“In the past they used to rattle sabers against us
that they would block our gasoline imports to paralyze Iran; however, such
threats are history now and our gasoline production is at a very good state
despite 8 to 9 percent rise in its annual consumption. They cannot pressure us this
way anymore,” the official said in a televised interview on Thursday evening.
Iran and the five permanent members of the United
Nations Security Council – the US, France, Britain, Russia and China – plus
Germany signed the JCPOA on July 14, 2015, and started implementing it on
January 16, 2016.
Under the JCPOA, Iran undertook to put limits on
its nuclear program in exchange for the removal of nuclear-related sanctions
imposed against it.
Trump has described the deal, which was
negotiated under his predecessor, Barack Obama, as “the worst and most
one-sided transaction Washington has ever entered into,” a characterization he
often used during his presidential campaign, and threatened to tear it up.

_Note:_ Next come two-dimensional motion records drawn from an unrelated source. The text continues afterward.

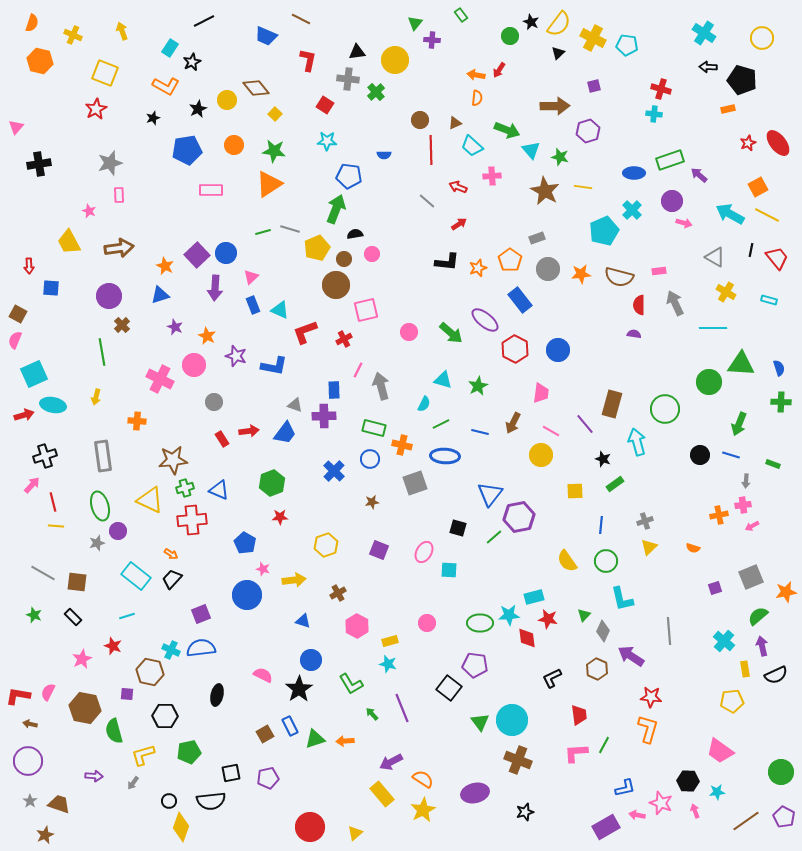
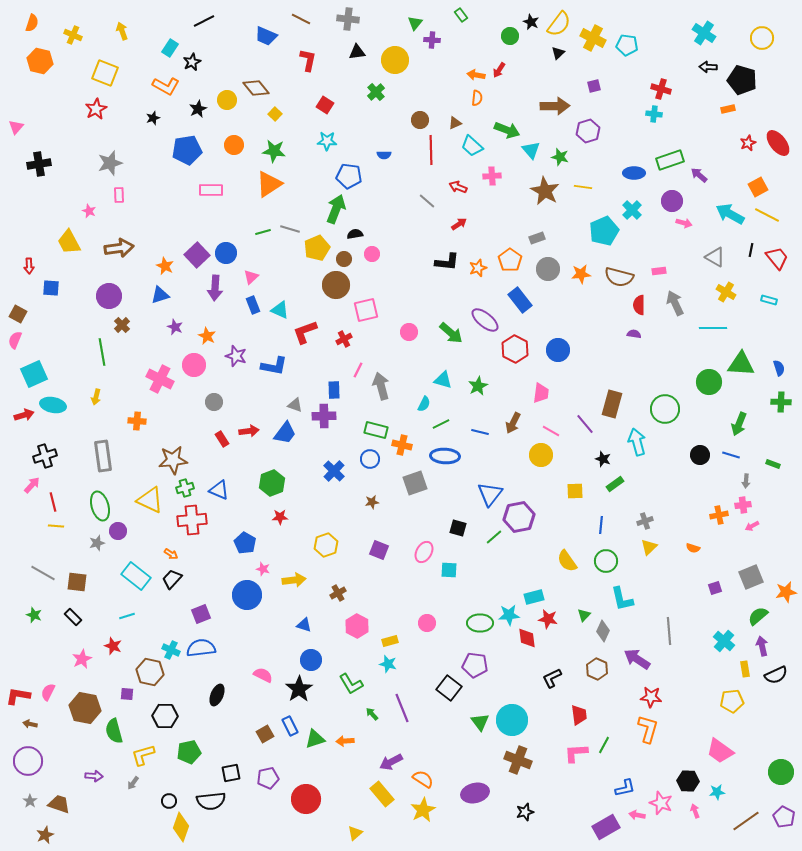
gray cross at (348, 79): moved 60 px up
green rectangle at (374, 428): moved 2 px right, 2 px down
blue triangle at (303, 621): moved 1 px right, 4 px down
purple arrow at (631, 656): moved 6 px right, 3 px down
black ellipse at (217, 695): rotated 10 degrees clockwise
red circle at (310, 827): moved 4 px left, 28 px up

On Tuesday, May 8, President Donald Trump
announced the United States would exit the nuclear pact with Iran and re-impose
sanctions on Tehran, saying the Obama-era deal failed to contain Tehran’s nuclear
ambitions and regional meddling.
Zangeneh added that the second phase of Persian
Gulf Star Refinery was about to come on-line adding 12 million liters per day
to the country’s Euro-5 petrol output.
Iran can now supply 87 ml/d of gasoline, up 25
ml/d from last year’s 62 ml/d, he added.
He went on to add that 4 onshore refineries with
the capacity of processing over 100 million cubic meters per day of gas
recovered from South Pars gas field would come on-stream this calendar year
which began on March 21.
This year, 150 mcm/day of sour gas would be made
available to refineries for sweetening, he added.
Referring to Trump’s duplicity in the oil market,
Zangeneh said: “I believe that Mr. Trump is practicing duplicity in the oil market
as he seeks higher prices and therefore has cut an agreement with certain OPEC
members to keep their output low so that prices would increase and shale oil production
becomes economical. Today, the US is producing over 6 million barrels per day
of shale oil which is a very big figure.”

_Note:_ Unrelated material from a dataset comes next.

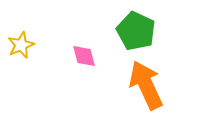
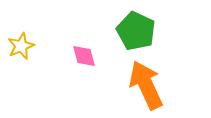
yellow star: moved 1 px down
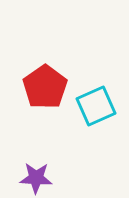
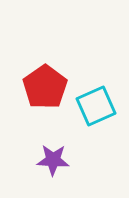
purple star: moved 17 px right, 18 px up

By keeping the prices high, oil production rises
in the US, resulting in generation of more jobs and levying more taxes which
would benefit the US government, Mr. Zangeneh argued.
“On the other hand, in order to keep consumers in
their country quiet, they keep telling them that OPEC is responsible for the
rising prices,” Zangeneh further added.
“I believe that too expensive oil is not suitable
because it unleashes shale oil production, leading to another glut in the
market and a subsequent drop in prices which would again force OPEC to cap its
output to prevent price hikes,” the official said.
“We [OPEC members] argue that the price of oil at
the $60/b range would be better in the long-run, but there are some OPEC
members that are acting as tools for carrying out US policies.”